From ClusterLabs

System health is a feature which allows resources in a system to implicitly include a score which indicates the health of a node.

This feature is implemented in two parts. The first part consists of a change in pacemaker. The second part consists of health daemons setting health attributes.

Changes in Pacemaker

Pacemaker's policy engine will include a number of configuration entries. The first is node-health-strategy. The possible values for this key are:

  • none
  • migrate-on-red
  • only-green
  • progressive
  • custom

none is the default value. This setting will have no effect on weight calculations within Pacemaker.
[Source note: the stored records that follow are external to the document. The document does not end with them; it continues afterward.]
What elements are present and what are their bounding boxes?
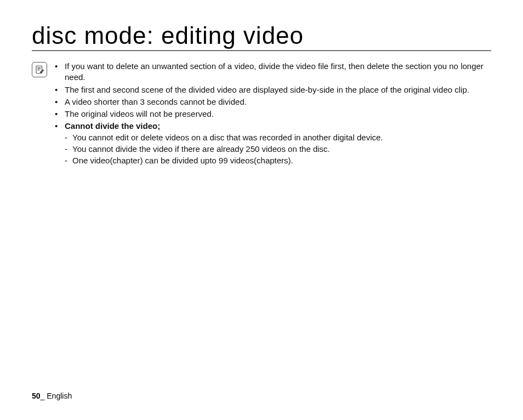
bullet-text: A video shorter than 3 seconds cannot be… <box>65 97 247 106</box>
bullet-item: Cannot divide the video; You cannot edit… <box>55 121 491 166</box>
bullet-item: A video shorter than 3 seconds cannot be… <box>55 97 491 107</box>
bullet-text-bold: Cannot divide the video; <box>65 121 160 130</box>
footer-separator: _ <box>41 391 47 400</box>
bullet-item: If you want to delete an unwanted sectio… <box>55 61 491 83</box>
bullet-text: The first and second scene of the divide… <box>65 85 469 94</box>
footer-language: English <box>47 391 72 400</box>
bullet-item: The original videos will not be preserve… <box>55 109 491 120</box>
sub-bullet-text: You cannot divide the video if there are… <box>72 144 330 154</box>
note-block: If you want to delete an unwanted sectio… <box>32 61 491 167</box>
sub-bullet-text: One video(chapter) can be divided upto 9… <box>72 156 293 165</box>
sub-bullet-item: You cannot edit or delete videos on a di… <box>65 132 491 143</box>
edit-note-icon <box>32 62 47 77</box>
bullet-item: The first and second scene of the divide… <box>55 84 491 95</box>
bullet-text: If you want to delete an unwanted sectio… <box>65 61 484 82</box>
sub-bullet-item: One video(chapter) can be divided upto 9… <box>65 155 491 166</box>
sub-bullet-list: You cannot edit or delete videos on a di… <box>65 132 491 167</box>
sub-bullet-item: You cannot divide the video if there are… <box>65 144 491 155</box>
page-footer: 50_ English <box>32 391 72 400</box>
bullet-text: The original videos will not be preserve… <box>65 109 214 118</box>
note-bullet-list: If you want to delete an unwanted sectio… <box>55 61 491 167</box>
page-number: 50 <box>32 391 41 400</box>
page-title: disc mode: editing video <box>32 22 491 51</box>
manual-page: disc mode: editing video If you want to … <box>0 0 523 420</box>
sub-bullet-text: You cannot edit or delete videos on a di… <box>72 133 383 142</box>
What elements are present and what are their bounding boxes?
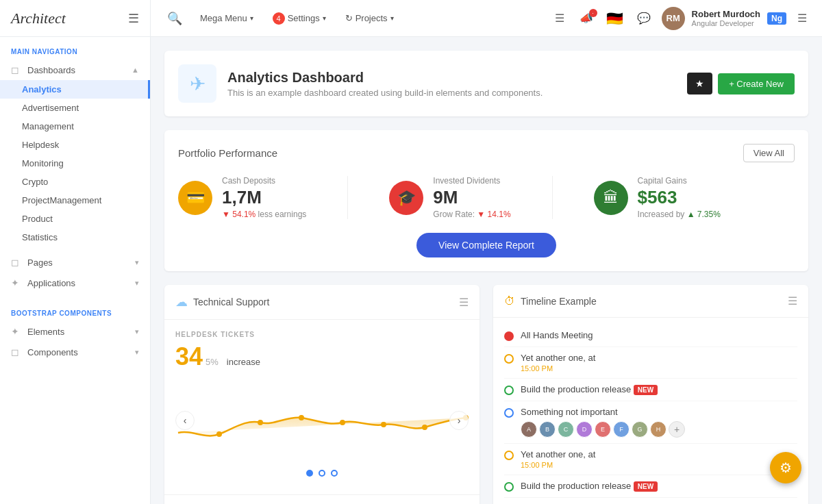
sidebar-item-elements[interactable]: ✦ Elements ▾ <box>0 321 150 342</box>
invested-sub: Grow Rate: ▼ 14.1% <box>433 210 510 219</box>
chart-prev-button[interactable]: ‹ <box>175 411 195 430</box>
sidebar-item-dashboards[interactable]: ◻ Dashboards ▲ <box>0 60 150 80</box>
sidebar-toggle-icon[interactable]: ☰ <box>128 11 139 26</box>
sidebar-item-applications[interactable]: ✦ Applications ▾ <box>0 273 150 293</box>
timeline-text: Yet another one, at <box>521 449 595 459</box>
components-icon: ◻ <box>11 346 22 357</box>
tickets-increase: increase <box>227 357 260 367</box>
svg-point-4 <box>381 422 386 427</box>
capital-value: $563 <box>638 187 721 208</box>
product-label: Product <box>22 214 53 224</box>
svg-point-2 <box>299 415 304 420</box>
list-item: This dot has an info state <box>504 498 797 504</box>
chevron-down-icon: ▾ <box>135 279 139 288</box>
card-menu-icon[interactable]: ☰ <box>459 296 469 309</box>
menu-icon-button[interactable]: ☰ <box>551 9 569 27</box>
main-content: ✈ Analytics Dashboard This is an example… <box>151 37 822 504</box>
user-info: Robert Murdoch Angular Developer <box>692 9 760 27</box>
dashboard-icon: ◻ <box>11 64 22 75</box>
airplane-icon: ✈ <box>190 73 206 95</box>
pages-label: Pages <box>27 257 53 268</box>
sidebar-item-pages[interactable]: ◻ Pages ▾ <box>0 252 150 273</box>
chart-next-button[interactable]: › <box>449 411 469 430</box>
new-badge: NEW <box>634 385 658 395</box>
mega-menu-item[interactable]: Mega Menu ▾ <box>193 10 260 26</box>
monitoring-label: Monitoring <box>22 158 64 168</box>
gear-icon: ⚙ <box>780 459 792 476</box>
star-button[interactable]: ★ <box>687 73 712 94</box>
portfolio-title: Portfolio Performance <box>178 147 277 159</box>
fab-button[interactable]: ⚙ <box>770 452 801 483</box>
page-title: Analytics Dashboard <box>227 70 543 86</box>
user-name: Robert Murdoch <box>692 9 760 19</box>
timeline-menu-icon[interactable]: ☰ <box>788 294 797 307</box>
list-item: Yet another one, at 15:00 PM <box>504 444 797 475</box>
elements-label: Elements <box>27 327 64 337</box>
technical-support-card: ☁ Technical Support ☰ HELPDESK TICKETS 3… <box>164 285 480 504</box>
sidebar-item-components[interactable]: ◻ Components ▾ <box>0 342 150 362</box>
timeline-icon: ⏱ <box>504 295 515 307</box>
projects-menu-item[interactable]: ↻ Projects ▾ <box>338 10 401 26</box>
chevron-down-icon: ▾ <box>135 327 139 336</box>
view-all-button[interactable]: View All <box>743 144 795 162</box>
helpdesk-label: Helpdesk <box>22 140 59 150</box>
notification-button[interactable]: 📣 · <box>575 9 597 27</box>
capital-sub: Increased by ▲ 7.35% <box>638 210 721 219</box>
analytics-label: Analytics <box>22 84 62 94</box>
sidebar-item-product[interactable]: Product <box>0 210 150 228</box>
tickets-label: HELPDESK TICKETS <box>175 331 469 338</box>
metric-cash-deposits: 💳 Cash Deposits 1,7M ▼ 54.1% less earnin… <box>178 176 306 219</box>
timeline-dot-yellow-2 <box>504 451 514 460</box>
capital-label: Capital Gains <box>638 176 721 186</box>
cash-value: 1,7M <box>222 187 306 208</box>
header-actions: ★ + Create New <box>687 73 795 94</box>
chevron-up-icon: ▲ <box>132 66 139 74</box>
settings-badge: 4 <box>273 12 285 25</box>
chart-dot-2[interactable] <box>319 470 325 477</box>
sidebar-item-analytics[interactable]: Analytics <box>0 80 150 99</box>
cash-sub: ▼ 54.1% less earnings <box>222 210 306 219</box>
timeline-list: All Hands Meeting Yet another one, at 15… <box>493 318 808 504</box>
sidebar-item-statistics[interactable]: Statistics <box>0 228 150 247</box>
dashboards-label: Dashboards <box>27 65 75 75</box>
mega-menu-label: Mega Menu <box>200 13 247 23</box>
chart-dot-3[interactable] <box>331 470 338 477</box>
chevron-down-icon: ▾ <box>135 258 139 267</box>
crypto-label: Crypto <box>22 177 48 187</box>
view-report-button[interactable]: View Complete Report <box>416 233 556 257</box>
chart-pagination <box>175 463 469 483</box>
sidebar-item-monitoring[interactable]: Monitoring <box>0 154 150 173</box>
search-button[interactable]: 🔍 <box>162 8 188 29</box>
sidebar-item-helpdesk[interactable]: Helpdesk <box>0 136 150 154</box>
brand-logo: Architect <box>11 10 66 27</box>
user-framework-badge: Ng <box>767 12 786 25</box>
sidebar-item-crypto[interactable]: Crypto <box>0 173 150 191</box>
add-avatar-button[interactable]: + <box>669 421 685 438</box>
sidebar-item-management[interactable]: Management <box>0 117 150 136</box>
right-hamburger-button[interactable]: ☰ <box>793 9 811 27</box>
top-navigation: Architect ☰ 🔍 Mega Menu ▾ 4 Settings ▾ ↻… <box>0 0 822 37</box>
mini-avatar: F <box>613 421 630 438</box>
chat-button[interactable]: 💬 <box>633 9 655 27</box>
cash-icon: 💳 <box>178 181 212 215</box>
chart-dot-1[interactable] <box>306 470 313 477</box>
svg-point-1 <box>258 420 263 425</box>
applications-icon: ✦ <box>11 277 22 288</box>
timeline-title: ⏱ Timeline Example <box>504 295 597 307</box>
mini-avatar: G <box>632 421 648 438</box>
avatar[interactable]: RM <box>662 7 685 30</box>
chevron-down-icon: ▾ <box>250 14 253 22</box>
sidebar-item-advertisement[interactable]: Advertisement <box>0 99 150 117</box>
cloud-icon: ☁ <box>175 294 188 310</box>
notif-dot: · <box>589 9 597 17</box>
advertisement-label: Advertisement <box>22 103 79 113</box>
language-selector[interactable]: 🇩🇪 <box>604 8 626 29</box>
list-item: Build the production release NEW <box>504 379 797 401</box>
sales-progress: SALES PROGRESS Total Orders Last year ex… <box>164 494 480 504</box>
tickets-percent: 5% <box>206 357 219 367</box>
create-new-button[interactable]: + Create New <box>718 73 795 94</box>
metric-divider <box>347 176 348 219</box>
settings-menu-item[interactable]: 4 Settings ▾ <box>266 10 333 27</box>
sidebar-item-projectmanagement[interactable]: ProjectManagement <box>0 191 150 210</box>
timeline-sub: 15:00 PM <box>521 461 797 469</box>
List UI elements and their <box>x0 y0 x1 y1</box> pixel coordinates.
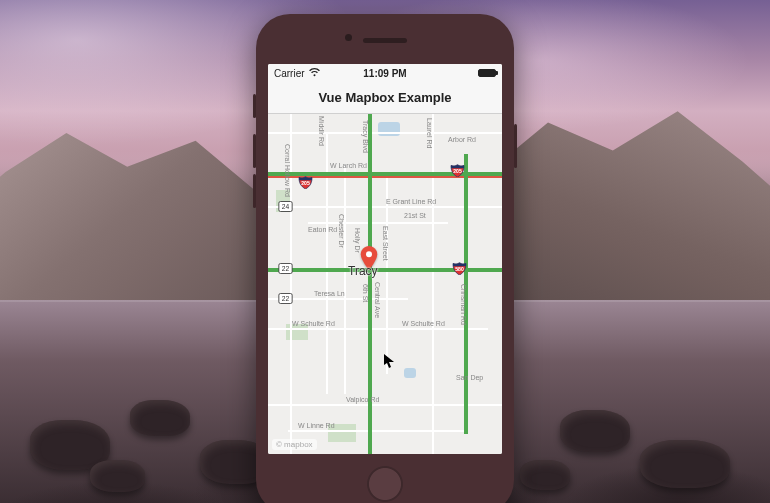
road-label: W Linne Rd <box>298 422 335 429</box>
road-label: Middlr Rd <box>318 116 325 146</box>
road-label: Teresa Ln <box>314 290 345 297</box>
home-button[interactable] <box>365 464 405 503</box>
map-road <box>268 328 488 330</box>
road-label: Corral Hollow Rd <box>284 144 291 197</box>
map-canvas[interactable]: Corral Hollow Rd W Larch Rd Tracy Blvd E… <box>268 114 502 454</box>
earpiece-speaker <box>363 38 407 43</box>
status-bar: Carrier 11:09 PM <box>268 64 502 82</box>
page-title: Vue Mapbox Example <box>318 90 451 105</box>
road-label: Valpico Rd <box>346 396 379 403</box>
map-road <box>308 222 448 224</box>
road-label: East Street <box>382 226 389 261</box>
state-route-shield-icon: 22 <box>278 262 293 275</box>
power-button[interactable] <box>514 124 517 168</box>
interstate-shield-icon: 580 <box>452 262 467 275</box>
wallpaper-rock <box>560 410 630 452</box>
wifi-icon <box>309 68 320 79</box>
battery-icon <box>478 69 496 77</box>
road-label: Tracy Blvd <box>362 120 369 153</box>
map-road <box>288 430 468 432</box>
map-attribution: © mapbox <box>272 439 317 450</box>
road-label: Eaton Rd <box>308 226 337 233</box>
road-label: E Grant Line Rd <box>386 198 436 205</box>
carrier-label: Carrier <box>274 68 305 79</box>
map-road <box>432 114 434 454</box>
wallpaper-rock <box>520 460 570 490</box>
wallpaper-rock <box>640 440 730 488</box>
svg-text:205: 205 <box>301 180 310 186</box>
wallpaper-rock <box>90 460 145 492</box>
road-label: Arbor Rd <box>448 136 476 143</box>
map-road <box>268 132 502 134</box>
road-label: W Schulte Rd <box>402 320 445 327</box>
cursor-icon <box>384 354 394 368</box>
front-camera <box>345 34 352 41</box>
svg-text:24: 24 <box>282 203 290 210</box>
road-label: San Dep <box>456 374 483 381</box>
svg-text:22: 22 <box>282 265 290 272</box>
phone-device-frame: Carrier 11:09 PM Vue Mapbox Example <box>256 14 514 503</box>
road-label: Laurel Rd <box>426 118 433 148</box>
map-road <box>344 164 346 394</box>
state-route-shield-icon: 24 <box>278 200 293 213</box>
svg-text:205: 205 <box>453 168 462 174</box>
road-label: 21st St <box>404 212 426 219</box>
svg-point-9 <box>366 251 372 257</box>
road-label: Chrisman Rd <box>460 284 467 325</box>
app-navbar: Vue Mapbox Example <box>268 82 502 114</box>
road-label: W Larch Rd <box>330 162 367 169</box>
volume-up-button[interactable] <box>253 134 256 168</box>
map-water <box>404 368 416 378</box>
wallpaper-rock <box>130 400 190 436</box>
road-label: Chester Dr <box>338 214 345 248</box>
interstate-shield-icon: 205 <box>298 176 313 189</box>
volume-down-button[interactable] <box>253 174 256 208</box>
battery-fill <box>479 70 495 76</box>
svg-text:580: 580 <box>455 266 464 272</box>
road-label: W Schulte Rd <box>292 320 335 327</box>
city-label: Tracy <box>348 264 378 278</box>
road-label: Central Ave <box>374 282 381 318</box>
mute-switch[interactable] <box>253 94 256 118</box>
phone-screen: Carrier 11:09 PM Vue Mapbox Example <box>268 64 502 454</box>
state-route-shield-icon: 22 <box>278 292 293 305</box>
interstate-shield-icon: 205 <box>450 164 465 177</box>
road-label: 6th St <box>362 284 369 302</box>
svg-text:22: 22 <box>282 295 290 302</box>
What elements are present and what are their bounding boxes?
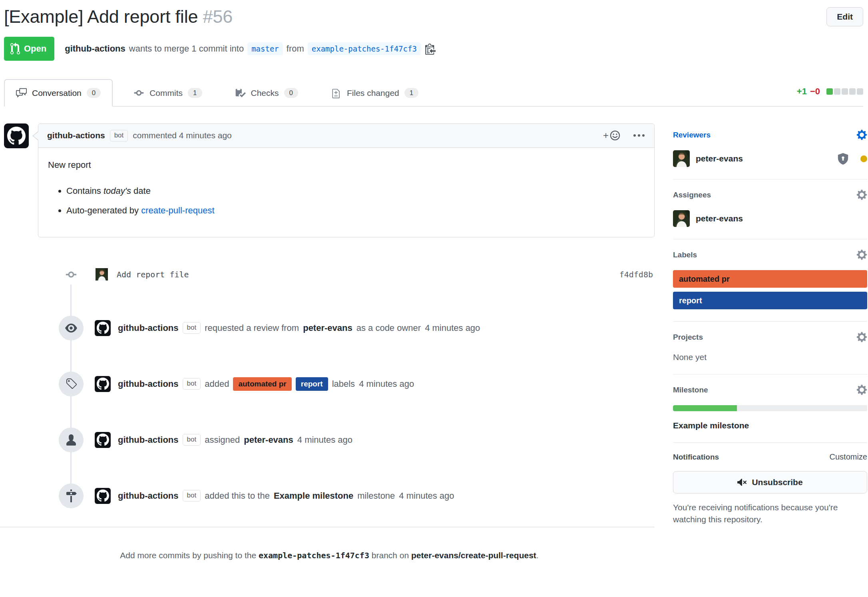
bot-badge: bot: [183, 378, 201, 389]
create-pull-request-link[interactable]: create-pull-request: [141, 205, 214, 215]
event-time[interactable]: 4 minutes ago: [297, 435, 352, 445]
reviewers-heading-row: Reviewers: [673, 129, 867, 141]
reviewer-row: peter-evans: [673, 150, 867, 167]
tab-files-changed[interactable]: Files changed 1: [319, 79, 430, 107]
pr-title-text: [Example] Add report file: [4, 6, 198, 27]
gear-icon[interactable]: [856, 249, 867, 261]
event-text: github-actions bot added automated pr re…: [118, 377, 414, 391]
event-time[interactable]: 4 minutes ago: [425, 323, 480, 333]
reviewer-name[interactable]: peter-evans: [696, 154, 743, 163]
tab-conversation[interactable]: Conversation 0: [4, 79, 113, 107]
git-pull-request-icon: [10, 42, 20, 55]
commit-sha[interactable]: f4dfd8b: [619, 270, 653, 279]
diffstat-blocks: [826, 88, 863, 95]
milestone-section: Milestone Example milestone: [673, 374, 867, 443]
tab-conversation-label: Conversation: [32, 88, 82, 98]
event-actor[interactable]: github-actions: [118, 435, 179, 445]
pull-request-page: [Example] Add report file #56 Edit Open …: [0, 0, 868, 597]
merge-author[interactable]: github-actions: [65, 44, 125, 54]
person-icon: [59, 428, 84, 452]
tab-checks[interactable]: Checks 0: [223, 79, 311, 107]
unsubscribe-button[interactable]: Unsubscribe: [673, 471, 867, 494]
comment-action-text[interactable]: commented 4 minutes ago: [133, 131, 231, 140]
labels-section: Labels automated pr report: [673, 239, 867, 322]
assignee-name[interactable]: peter-evans: [244, 435, 293, 445]
event-actor[interactable]: github-actions: [118, 379, 179, 389]
tab-files-changed-count: 1: [404, 88, 418, 98]
diff-additions: +1: [797, 86, 807, 97]
labels-heading-row: Labels: [673, 249, 867, 261]
tab-checks-label: Checks: [251, 88, 279, 98]
milestone-heading: Milestone: [673, 386, 708, 394]
assignee-name[interactable]: peter-evans: [696, 214, 743, 223]
tab-commits[interactable]: Commits 1: [121, 79, 214, 107]
assignee-row: peter-evans: [673, 210, 867, 227]
reviewer-name[interactable]: peter-evans: [303, 323, 352, 333]
merge-description: github-actions wants to merge 1 commit i…: [65, 42, 436, 55]
tab-checks-count: 0: [284, 88, 298, 98]
github-actions-avatar[interactable]: [95, 376, 111, 392]
smiley-icon: [609, 130, 621, 141]
event-actor[interactable]: github-actions: [118, 491, 179, 501]
milestone-link[interactable]: Example milestone: [673, 421, 867, 430]
milestone-name-inline[interactable]: Example milestone: [274, 491, 353, 501]
kebab-menu-button[interactable]: [633, 132, 645, 139]
notifications-heading: Notifications: [673, 453, 719, 462]
conversation-icon: [16, 88, 27, 98]
commits-icon: [133, 88, 144, 98]
diff-deletions: −0: [810, 86, 820, 97]
comment-author[interactable]: github-actions: [47, 131, 105, 140]
notifications-heading-row: Notifications Customize: [673, 452, 867, 462]
label-chip-report[interactable]: report: [296, 377, 328, 391]
reviewers-heading: Reviewers: [673, 131, 711, 139]
customize-link[interactable]: Customize: [830, 452, 867, 462]
notifications-note: You're receiving notifications because y…: [673, 501, 867, 525]
github-actions-avatar[interactable]: [4, 123, 29, 148]
github-actions-avatar[interactable]: [95, 432, 111, 448]
base-branch-ref: master: [247, 42, 283, 55]
tab-files-changed-label: Files changed: [347, 88, 399, 98]
commit-message[interactable]: Add report file: [117, 270, 189, 279]
tab-conversation-count: 0: [87, 88, 101, 98]
label-chip-automated-pr[interactable]: automated pr: [233, 377, 291, 391]
pr-tabnav: Conversation 0 Commits 1 Checks 0 Files …: [4, 79, 863, 107]
assignee-avatar[interactable]: [673, 210, 690, 227]
today-emphasis: today's: [104, 186, 131, 196]
checks-icon: [235, 88, 246, 98]
push-instructions: Add more commits by pushing to the examp…: [4, 527, 655, 560]
committer-avatar[interactable]: [94, 267, 109, 283]
pr-description-comment: github-actions bot commented 4 minutes a…: [4, 123, 655, 237]
gear-icon[interactable]: [856, 384, 867, 396]
bullet-today-date: Contains today's date: [66, 184, 645, 197]
event-assigned: github-actions bot assigned peter-evans …: [4, 428, 655, 452]
notifications-section: Notifications Customize Unsubscribe You'…: [673, 443, 867, 537]
comment-heading: New report: [48, 158, 645, 171]
repo-name: peter-evans/create-pull-request: [411, 551, 536, 560]
diffstat[interactable]: +1 −0: [797, 86, 863, 97]
tag-icon: [59, 372, 84, 396]
event-actor[interactable]: github-actions: [118, 323, 179, 333]
github-actions-avatar[interactable]: [95, 320, 111, 336]
label-automated-pr[interactable]: automated pr: [673, 270, 867, 288]
add-reaction-button[interactable]: +: [603, 130, 621, 141]
pr-header: [Example] Add report file #56 Edit: [4, 6, 863, 28]
octocat-icon: [7, 127, 26, 145]
reviewer-avatar[interactable]: [673, 150, 690, 167]
open-status-label: Open: [24, 44, 46, 54]
event-time[interactable]: 4 minutes ago: [359, 379, 414, 389]
github-actions-avatar[interactable]: [95, 488, 111, 504]
file-diff-icon: [331, 88, 342, 98]
event-labels-added: github-actions bot added automated pr re…: [4, 372, 655, 396]
gear-icon[interactable]: [856, 331, 867, 343]
copy-branch-icon[interactable]: [425, 43, 436, 55]
pr-timeline: Add report file f4dfd8b github-actions b…: [4, 265, 655, 508]
edit-button[interactable]: Edit: [826, 7, 863, 26]
gear-icon[interactable]: [856, 129, 867, 141]
gear-icon[interactable]: [856, 189, 867, 201]
event-time[interactable]: 4 minutes ago: [399, 491, 454, 501]
milestone-progress-fill: [673, 405, 737, 411]
milestone-heading-row: Milestone: [673, 384, 867, 396]
comment-body: New report Contains today's date Auto-ge…: [38, 148, 654, 237]
bot-badge: bot: [110, 130, 128, 141]
label-report[interactable]: report: [673, 292, 867, 309]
The next three values (migrate-on-red, only-green, and progressive) will have the following effect on weight calculations within Pacemaker. Every resource which is defined within Pacemaker will now search for attributes in a node that start with #health. Examples would include #health, #health-ipmi, #health-smart, #health-foo-bar, et cetera. An attribute can have the following values:

  • red
  • yellow
  • green
  • integer value

Each attribute in a node starting with #health will be summed up with whatever other weights that are defined for resources in the system. The weights will determine on which node a resource will run.

Now the differences between migrate-on-red, only-green, and progressive are as follows:

  • migrate-on-red - red will have a value of -INF, yellow and green will have values of 0.
  • only-green - red and yellow will have values of -INF, green will have a value of 0.
  • progressive - red, yellow, and green will take their values from the corresponding policy engine settings:
    • node-health-red (Note: the default is -INF)
    • node-health-yellow (Note: the default is 0)
    • node-health-green (Note: the default is 0)

custom indicates to Pacemaker that the system administrator will define rules to include whichever health attributes that they deem appropriate for their setup.

Health Daemons

A health daemon is a program that will periodically query or listen to events about the health status of a system. When it detects changes in the health, it will notify Pacemaker via the attrd_updater command.

Some mechanisms which report the status about the health of a system include:

  • iBMC (Integrated Baseboard Management Controller)
  • /var/log/mcelog
  • /var/log/messages
  • RSA2 (Remote Supervisor Adapter 2)
  • sysfs (Linux kernel filesystem)
  • SMART (Self-Monitoring, Analysis, and Reporting Technology)